OPNsense Forum

Archive => 17.1 Legacy Series => Topic started by: hutiucip on June 09, 2017, 12:56:33 pm

Title: Feature Request: Easy option to except "Perimeter" range of public IPs from NAT
Post by: hutiucip on June 09, 2017, 12:56:33 pm
Request: Starting with the introduction of Quagga, and especially for BGP use cases, please add an easy option to except from NAT the advertised IP(s)/ IP range(s) in BGP (or custom), an option easier than the now mandatory workaround to change from Auto NAT to Manual NAT, and then add manual NAT exception rules for that IP range(s).
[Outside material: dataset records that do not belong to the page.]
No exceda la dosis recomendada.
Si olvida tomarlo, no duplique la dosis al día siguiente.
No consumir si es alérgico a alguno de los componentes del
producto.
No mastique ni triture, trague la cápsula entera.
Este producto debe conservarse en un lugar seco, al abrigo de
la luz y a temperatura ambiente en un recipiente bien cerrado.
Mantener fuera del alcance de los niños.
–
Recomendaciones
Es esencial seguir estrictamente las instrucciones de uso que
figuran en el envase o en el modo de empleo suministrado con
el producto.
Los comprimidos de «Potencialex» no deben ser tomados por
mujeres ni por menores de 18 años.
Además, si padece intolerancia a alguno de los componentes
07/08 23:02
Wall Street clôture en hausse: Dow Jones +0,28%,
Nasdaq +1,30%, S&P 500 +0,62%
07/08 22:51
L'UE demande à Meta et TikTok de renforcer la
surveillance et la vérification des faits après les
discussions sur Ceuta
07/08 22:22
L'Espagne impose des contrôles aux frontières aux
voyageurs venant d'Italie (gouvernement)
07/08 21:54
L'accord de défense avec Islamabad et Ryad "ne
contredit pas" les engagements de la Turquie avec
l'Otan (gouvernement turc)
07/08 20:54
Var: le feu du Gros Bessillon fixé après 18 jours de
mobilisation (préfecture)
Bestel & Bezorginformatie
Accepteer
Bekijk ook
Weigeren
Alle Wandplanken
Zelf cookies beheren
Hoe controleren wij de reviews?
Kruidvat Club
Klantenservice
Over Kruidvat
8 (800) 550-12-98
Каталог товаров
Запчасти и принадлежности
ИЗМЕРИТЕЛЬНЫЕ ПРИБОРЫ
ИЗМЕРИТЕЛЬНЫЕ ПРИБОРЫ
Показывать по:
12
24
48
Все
Scenario: I have two ranges of public IP addresses set to servers (Web, OWA, Public authoritative DNS, SMTP etc.) on the "Perimeter" interface. Without excepting NAT for this interface/ IP ranges, al sort of problems arise, one example being getting marked as SPAM SMTP service on anti-SPAM public services, because the source public IP address is not the public IP of the server itself, but the public WAN IP the ISP gave me to be set on his WAN (obviously), NAT being done by default on all and every non-WAN interfaces.

Reason: I don't want to set NAT on manual mode because I want to keep the auto generation of NAT rules for creating/ changing/ deleting internal LAN and VLAN interfaces.

PS Adding a "Null" Route in "System" -> "Routes" didn't solve the issue.